Не вдаваясь в детали (их можно почерпнуть у Иеремиаса), можно предположить: когда Иисус называл Бога Израилева «Отцом», это было связано в первую очередь с теми базовыми целями и верованиями, о которых у нас шла речь в главе 11. Это было аллюзией на сыновство Израиля по отношению к Богу и аллюзией на исход[2276]. Здесь же намек на особое богосыновство Мессии, в котором как бы сфокусировано богосыновство Израиля[2277]. Это хорошо видно в притче о злых виноградарях. Поскольку Иисус считал себя Мессией, который приведет израильскую историю к кульминации, воплотив в себе новый исход, от него было бы естественно ожидать и особых молитв, — молитв, созвучных этой его вере. Также естественно было бы ожидать, что он и учеников научит молиться соответствующим образом.
Итак, возникает предположение: в рамках этого смысла и предполагаемого им мессианского призвания Иисус обнаружил более глубинное призвание. В связи с ним он и называл Бога Израилева своим «Отцом». Можно спросить: если Иисус действительно ощутил в себе призвание сделать для Израиля и всего мира то, что, по Писаниям, мог сделать только Бог Израилев, где причина и опора для такого ощущения? В чем его центральная особенность? По–видимому, мы очень близко подходим к ответу, когда отмечаем наличие в обращении Иисуса к Богу Израилеву как к «Отцу» нечто если и не полностью уникальное, то во всяком случае примечательное.
В то время, продолжая речь, Иисус сказал: славлю Тебя, Отче, Господи неба и земли, что Ты утаил сие от мудрых и разумных и открыл то младенцам; ей, Отче! ибо таково было Твое благоволение. Все предано мне Отцом моим, и никто не знает сына, кроме Отца; и Отца не знает никто, кроме сына, и кому сын захочет открыть[2278].
Этот отрывок утверждает нас в наших предположениях. Как и со всеми другими вещами, рассмотренными в настоящей главе, возможность особой близости Иисуса с «Отцом» не есть некое новое и странное добавление к портрету: оно составляет естественную часть портрета и дает глубокое объяснение других его особенностей[2279].

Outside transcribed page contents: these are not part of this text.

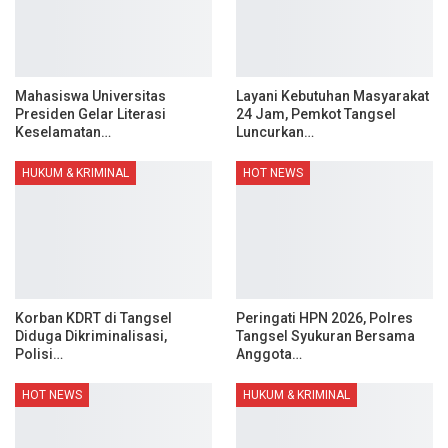
Mahasiswa Universitas
Layani Kebutuhan Masyarakat
Presiden Gelar Literasi
24 Jam, Pemkot Tangsel
Keselamatan…
Luncurkan…
HUKUM & KRIMINAL
HOT NEWS
Korban KDRT di Tangsel
Peringati HPN 2026, Polres
Diduga Dikriminalisasi,
Tangsel Syukuran Bersama
Polisi…
Anggota…
HOT NEWS
HUKUM & KRIMINAL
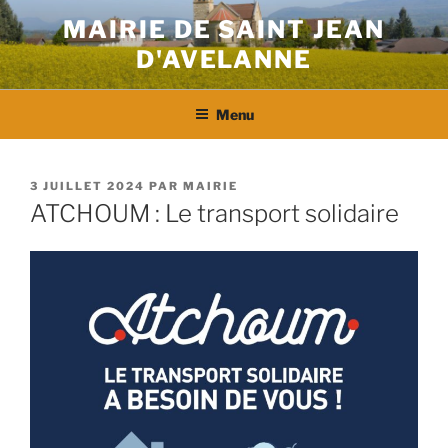
Aller
MAIRIE DE SAINT JEAN
au
D'AVELANNE
contenu
principal
Menu
PUBLIÉ
3 JUILLET 2024
PAR
MAIRIE
LE
ATCHOUM : Le transport solidaire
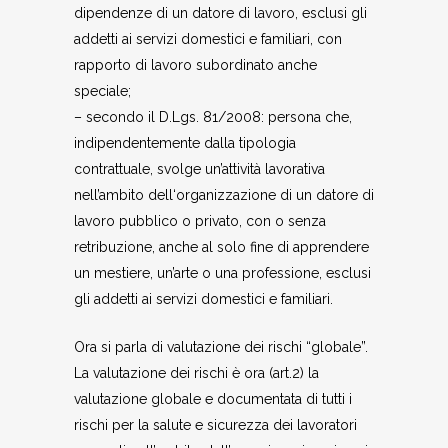
dipendenze di un datore di lavoro, esclusi gli
addetti ai servizi domestici e familiari, con
rapporto di lavoro subordinato anche
speciale;
– secondo il D.Lgs. 81/2008: persona che,
indipendentemente dalla tipologia
contrattuale, svolge un’attività lavorativa
nell’ambito dell‘organizzazione di un datore di
lavoro pubblico o privato, con o senza
retribuzione, anche al solo fine di apprendere
un mestiere, un’arte o una professione, esclusi
gli addetti ai servizi domestici e familiari.
Ora si parla di valutazione dei rischi “globale”.
La valutazione dei rischi è ora (art.2) la
valutazione globale e documentata di tutti i
rischi per la salute e sicurezza dei lavoratori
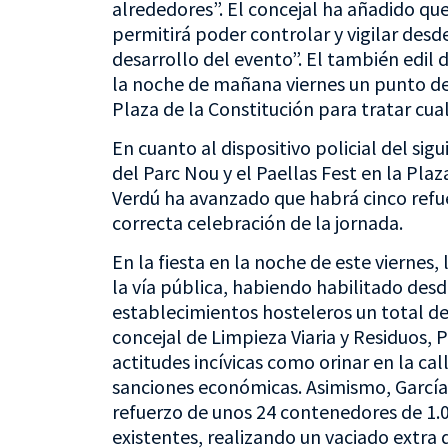
alrededores”. El concejal ha añadido q
permitirá poder controlar y vigilar desde
desarrollo del evento”. El también edil
la noche de mañana viernes un punto de s
Plaza de la Constitución para tratar cua
En cuanto al dispositivo policial del si
del Parc Nou y el Paellas Fest en la Plaz
Verdú ha avanzado que habrá cinco refuer
correcta celebración de la jornada.
En la fiesta en la noche de este viernes
la vía pública, habiendo habilitado desd
establecimientos hosteleros un total de
concejal de Limpieza Viaria y Residuos, 
actitudes incívicas como orinar en la ca
sanciones económicas. Asimismo, Garcí
refuerzo de unos 24 contenedores de 1.0
existentes, realizando un vaciado extra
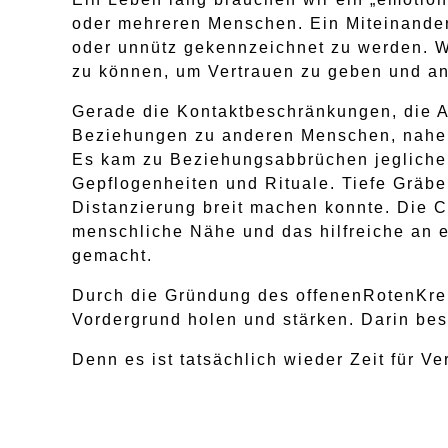
oder mehreren Menschen. Ein Miteinander,
oder unnütz gekennzeichnet zu werden. W
zu können, um Vertrauen zu geben und a
Gerade die Kontaktbeschränkungen, die 
Beziehungen zu anderen Menschen, nahen 
Es kam zu Beziehungsabbrüchen jeglicher
Gepflogenheiten und Rituale. Tiefe Gräbe
Distanzierung breit machen konnte. Die C
menschliche Nähe und das hilfreiche an e
gemacht.
Durch die Gründung des offenenRotenKreis
Vordergrund holen und stärken. Darin best
Denn es ist tatsächlich wieder Zeit für V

В нашем анализе Евангелий мы обнаружили несколько тем, которые сами по себе самопонимание Иисуса объяснить не позволяют. Но все становится на свои места, когда мы рассматриваем их в свете последних великих символических действий Иисуса и в свете тех объяснений, которые эти действия сопровождали.
Необходимо коснуться еще одного вопроса — о сцене Преображения[2280]. Доселе я его старательно обходил. Очевидно, что эта сцена не может лечь в основу ни общей исторической реконструкции, ни даже маленькой ее части. Но опять–таки, как бы ни подходить к этому рассказу с позиций богословия, психологии, библейских аллюзий, мистики или антропологии, любой историк обязан признать:
Кто хочет идти за мною, отвергнись себя и возьми крест свой и следуй за мною. Ибо, кто хочет душу свою сберечь, тот потеряет ее; а кто потеряет душу свою ради меня и Евангелия, тот сбережет ее. Ибо какая польза человеку, если он приобретет весь мир, а душе своей повредит? Или какой выкуп даст человек за душу свою? Ибо, кто постыдится меня и моих слов в роде сем прелюбодейном и грешном, того постыдится и Сын Человеческий, когда придет в славе Отца своего со святыми ангелами. [И сказал им:] истинно говорю вам: есть некоторые из стоящих здесь, которые не вкусят смерти, как уже увидят Царство Божие, пришедшее в силе[2281].